El año mil novecientos ochenta cumplí dieciséis años. Por aquel entonces dedicaba buena parte de mi tiempo a practicar el remo y el judo. Mucho más y mejor el primero que el segundo.
Era viernes. No es necesario que busque en un calendario porque recuerdo que estaba deseando terminar mis clases para agarrar la bolsa deportiva (no se estilaban las mochilas en ese tiempo) y salir corriendo hasta el club de remo. Allí estaba previsto que nos juntáramos todos los compañeros para celebrar el cumpleaños subidos en los botes de entrenamiento.
Es el día que mejor lo he pasado celebrando un cumpleaños. Habían preparado una buena cantidad de sorpresas que me hicieron sentir que sería posible repetir aquello cada cuatro años el resto de mi vida. Con ellos. Terminamos en el agua. Todos. Riendo. Todos.
Con dieciséis años crees que el mundo está rendido a tus pies, a los de tus amigos. Con el paso del tiempo lo único que queda es el recuerdo de un grupo de muchachos dispuestos a hacer cualquier cosa para pasarlo bien, queda la certeza de un futuro que era imaginado como perfecto, los camaradas en el agua muertos de risa después de sorprender a su amigo en un día que le llegaba cada cuatro años.

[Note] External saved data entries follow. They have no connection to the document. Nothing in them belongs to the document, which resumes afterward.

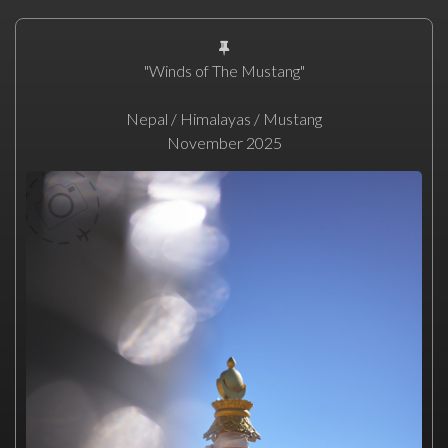
"Winds of The Mustang"
Nepal / Himalayas / Mustang
November 2025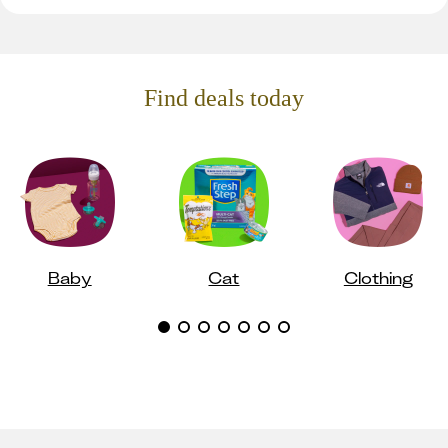
Find deals today
Baby
Cat
Clothing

Yo aún no podía imaginar que un par de años después nunca más volvería a dar una palada, que dos de aquellos chicos morirían subidos en una motocicleta, que otro de ellos se volaría la tapa de los sesos sin dar una mínima explicación, que todos acabaríamos olvidando lo importante que es vivir sin preocuparse por el futuro. A pesar de todo, fue el cumpleaños más divertido de los pocos que he tenido.
Al regresar a casa me encontré con mis padres y mis hermanos alrededor de una tarta casera. Cantaban a gritos, desafinando como corresponde a una ocasión así. Me felicitaron y poco más. Suficiente si se trata de tu gente.
Yo estaba cansado y tampoco tenía muchas ganas de seguir con la celebración. Justo antes de acostarme, mi padre entró en mi habitación con un pequeño paquete en la mano. Me lo entregó sin ninguna solemnidad esperando que lo abriera. Dentro me encontré un viejo lapicero con la punta recién sacada. Por su aspecto calculé que tenía veinte o treinta años. Luego supe que era el que mi padre llevaba cuando ingresó en el ejército, con el que escribió las primeras cartas a mi madre. Cuando te acuerdes de este lapicero sabrás que los días como hoy no tienen la más mínima importancia si no llegan los demás. La vida es un montón enorme de momentos que sólo tienen sentido si se acumulan. Vivir uno de ellos es vivir la vida entera porque anuncia lo que está por venir, dijo sin solemnidad tampoco esta vez.
Hoy me he acordado de ese veintinueve de febrero, de las palabras de mi padre, de aquel lapicero que se perdió hace muchos años. Ahora, quien me quiere se ocupa de que no falte tinta para la estilográfica. Y los hay que me hacen gastarla sin ton ni son. Pero esos no cuentan en absoluto. Ni se acuerdan de la fecha de mi cumpleaños, ni nada de nada.